Der Rechner ist flink, wenn es darum geht, neue Zusatzgeräte zu erkennen oder wieder abzumelden - da wird nicht lange rumgemacht (wie etwa bei Win2K). Office dagegen arbeitet „langsam aber sicher“, will sagen, wenn verlinkte Dateien verschoben wurden, kann Office das ganz gut selbst wieder in Ordnung bringen. Und: ich habe ein älteres Programm, das zwar nur unter 32-bit Windows läuft, aber nicht voll integriert ist: ArcView GIS 3.x. Das ist nun wirklich eine Ecke schneller als auf dem alten Rechner.

Die Option, bei der Erstinstallation zwischen Win2K und WinXP zu wählen bestand bei meinem Gerät nicht, nur zwischen WINXP auf Englisch und auf Deutsch. Auf wiederholten Wunsch meiner Kunden wählte ich Englisch.

WAS HEISST ÜBERHAUPT „BUSINESS“?

Kommen wir zum Schluss zum Titel dieses Berichts: „Ein Business Notebook“. Wie definiert sich dieses? Ehrlich gesagt, ich weiß es nicht so genau. Bei Bohrmaschinen unterscheidet man zwischen „Heimwerker“ und „Gewerblichen“ Geräten.
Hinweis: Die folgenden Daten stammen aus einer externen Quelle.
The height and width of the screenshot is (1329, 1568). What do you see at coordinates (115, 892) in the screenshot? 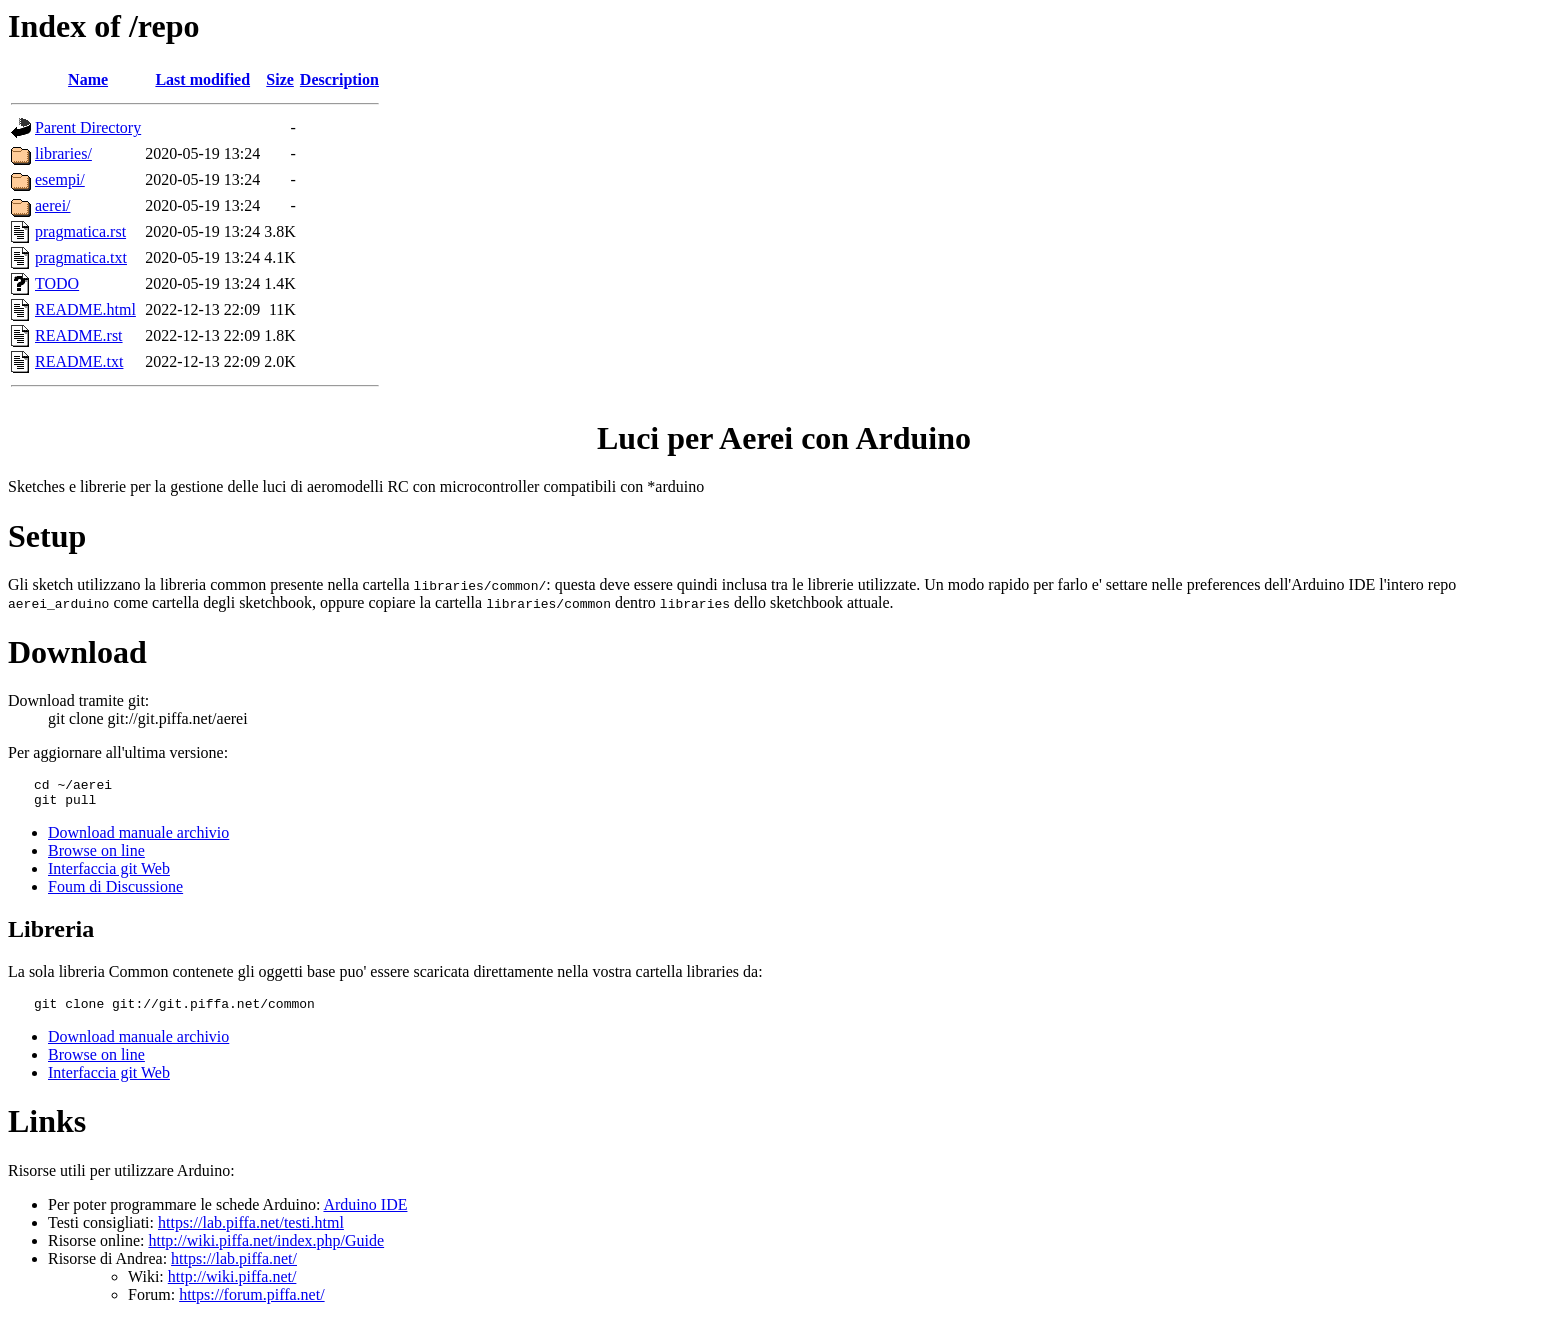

Die Unterschiede liegen nicht nur in der unterschiedlichen Gehäusefarbe und der Ummantelung des Netzkabels sondern eben in der Auslegen des Motors gegen Überlastung und die Eingnung für den Dauerbetrieb. Bei Notebooks habe ich bislang als Hauptunterschied nur das Betriebssystem erkennen können, sprich WinXP versus WinXPProf. Da haben es sich die Hersteller wohl etwas einfach mit gemacht. Aber vielleicht habe ich diesmal mit meinem Compaq Notebook mehr Glück als mit den Vorgängern von HP und Dell.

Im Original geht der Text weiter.